MEMOonline.co.id, Sumenep- Diskusi mengenai pemanfaatan santri di pesantren untuk kepentingan politik dalam Pilkada semakin mengemuka.
Beberapa pihak mempertanyakan apakah langkah ini sejalan dengan prinsip syariah Islam, budaya masyarakat Sumenep, serta nilai-nilai demokrasi.
Rektor UNIBA Madura, Prof. Rachmad Hidayat, menegaskan bahwa pondok pesantren (ponpes) dan santri adalah tempat untuk menimba ilmu agama.
Di ponpes, para santri dididik untuk membedakan yang baik dan buruk, serta mempersiapkan kehidupan dunia dan akhirat.
Oleh karena itu, membawa pesantren dan santri ke ranah politik dinilai tidak tepat dan bertentangan dengan tujuan utama pendidikan di pesantren.
"Dari sudut pandang syariat, ini tidak sesuai," ungkap Prof. Rachmad Hidayat, Selasa (01/10/2024).
Dalam Islam, politik dipandang sebagai sarana untuk menegakkan keadilan dan kesejahteraan umat.
Namun, keterlibatan santri yang fokus pada pendidikan agama dalam politik praktis menimbulkan perdebatan.
Dari perspektif demokrasi, setiap warga negara, termasuk santri, memiliki hak berpolitik.
Namun, pertanyaan muncul ketika pesantren dimobilisasi untuk mendukung kepentingan politik tertentu.
"Ini memunculkan kekhawatiran politisasi pendidikan dan penyalahgunaan kekuasaan demi dukungan politik," jelasnya.

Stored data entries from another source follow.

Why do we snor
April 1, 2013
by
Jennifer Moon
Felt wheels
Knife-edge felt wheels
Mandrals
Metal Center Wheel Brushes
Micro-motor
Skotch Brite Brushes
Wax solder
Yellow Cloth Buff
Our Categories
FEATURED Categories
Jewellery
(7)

Beberapa ulama berpendapat bahwa memobilisasi santri untuk kepentingan politik menyimpang dari tujuan utama pesantren, yaitu mendidik moral dan spiritual.
Meski begitu, ada ulama yang berpendapat bahwa keterlibatan santri dalam politik adalah bagian dari peran mereka dalam masyarakat luas.

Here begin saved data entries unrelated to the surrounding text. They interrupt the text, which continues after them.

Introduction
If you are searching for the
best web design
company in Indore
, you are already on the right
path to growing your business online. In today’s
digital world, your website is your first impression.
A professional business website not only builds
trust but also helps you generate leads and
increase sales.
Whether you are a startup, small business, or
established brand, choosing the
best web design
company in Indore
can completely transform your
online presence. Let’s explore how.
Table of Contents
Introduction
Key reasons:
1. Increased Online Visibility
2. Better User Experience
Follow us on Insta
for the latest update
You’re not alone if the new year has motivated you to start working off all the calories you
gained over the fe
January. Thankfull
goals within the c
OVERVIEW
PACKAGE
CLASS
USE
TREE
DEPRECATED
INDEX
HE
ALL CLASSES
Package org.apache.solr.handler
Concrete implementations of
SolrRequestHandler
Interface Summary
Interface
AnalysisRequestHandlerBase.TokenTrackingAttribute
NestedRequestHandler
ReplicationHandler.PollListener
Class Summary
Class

Sayangnya, menurut Prof. Rachmad, politik sering kali diwarnai oleh sikap yang menghalalkan segala cara.
"Jika mobilisasi santri diarahkan ke situ, ini jelas tidak sejalan dengan prinsip demokrasi yang benar," imbuhnya.
Beliau menegaskan bahwa demokrasi harus dijalankan sesuai aturan hukum dan tidak boleh bertentangan dengan nilai-nilai demokrasi, terutama di Indonesia.

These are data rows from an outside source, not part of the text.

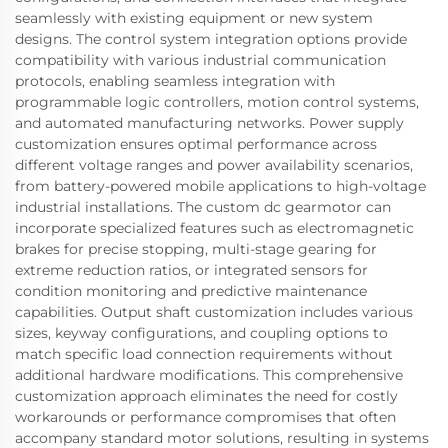
seamlessly with existing equipment or new system
designs. The control system integration options provide
compatibility with various industrial communication
protocols, enabling seamless integration with
programmable logic controllers, motion control systems,
and automated manufacturing networks. Power supply
customization ensures optimal performance across
different voltage ranges and power availability scenarios,
from battery-powered mobile applications to high-voltage
industrial installations. The custom dc gearmotor can
incorporate specialized features such as electromagnetic
brakes for precise stopping, multi-stage gearing for
extreme reduction ratios, or integrated sensors for
condition monitoring and predictive maintenance
capabilities. Output shaft customization includes various
sizes, keyway configurations, and coupling options to
match specific load connection requirements without
additional hardware modifications. This comprehensive
customization approach eliminates the need for costly
workarounds or performance compromises that often
accompany standard motor solutions, resulting in systems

"Mobilisasi santri sangat bertentangan dengan nilai-nilai demokrasi kita," tegasnya.
Dari sisi budaya, masyarakat Madura dikenal memiliki budaya ketimuran dan kekeluargaan yang kuat.
Prof. Rachmad mengimbau agar para calon kepala daerah di Pilkada Sumenep tetap menjaga budaya ini dengan menyelesaikan persoalan melalui musyawarah dan akal sehat.
"Kita harus memilih pemimpin dengan hati nurani dan akal sehat. Perbedaan pilihan itu wajar, tapi mari bersaing secara sehat," ajaknya.
Beliau juga menegaskan pentingnya menjaga marwah demokrasi di Kabupaten Sumenep.
"Bagi yang menang, mari kita dukung, dan yang kalah silakan evaluasi untuk berjuang di masa depan," tutupnya.